──────── SUPPLIED MATERIAL
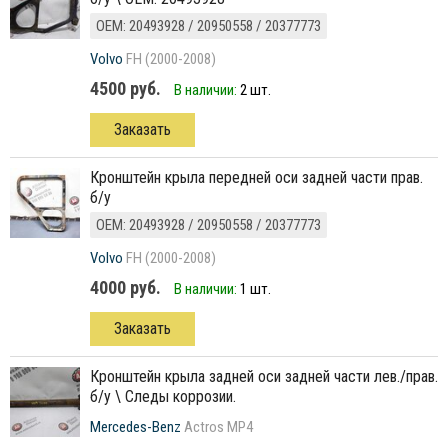
ОЕМ: 20493928 / 20950558 / 20377773
Volvo
FH (2000-2008)
4500 руб.
В наличии:
2 шт.
Заказать
кронштейн крыла передней оси задней части прав.
б/у
ОЕМ: 20493928 / 20950558 / 20377773
Volvo
FH (2000-2008)
4000 руб.
В наличии:
1 шт.
Заказать
кронштейн крыла задней оси задней части лев./прав.
б/у \ Следы коррозии.
Mercedes-Benz
Actros MP4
────────────────
Pictures stay out. Repeat only the lines from the beginning of the data through the line that has "кронштейн крыла задней".

ОЕМ: 20493928 / 20950558 / 20377773
Volvo
FH (2000-2008)
4500 руб.
В наличии:
2 шт.
Заказать
кронштейн крыла передней оси задней части прав.
б/у
ОЕМ: 20493928 / 20950558 / 20377773
Volvo
FH (2000-2008)
4000 руб.
В наличии:
1 шт.
Заказать
кронштейн крыла задней оси задней части лев./прав.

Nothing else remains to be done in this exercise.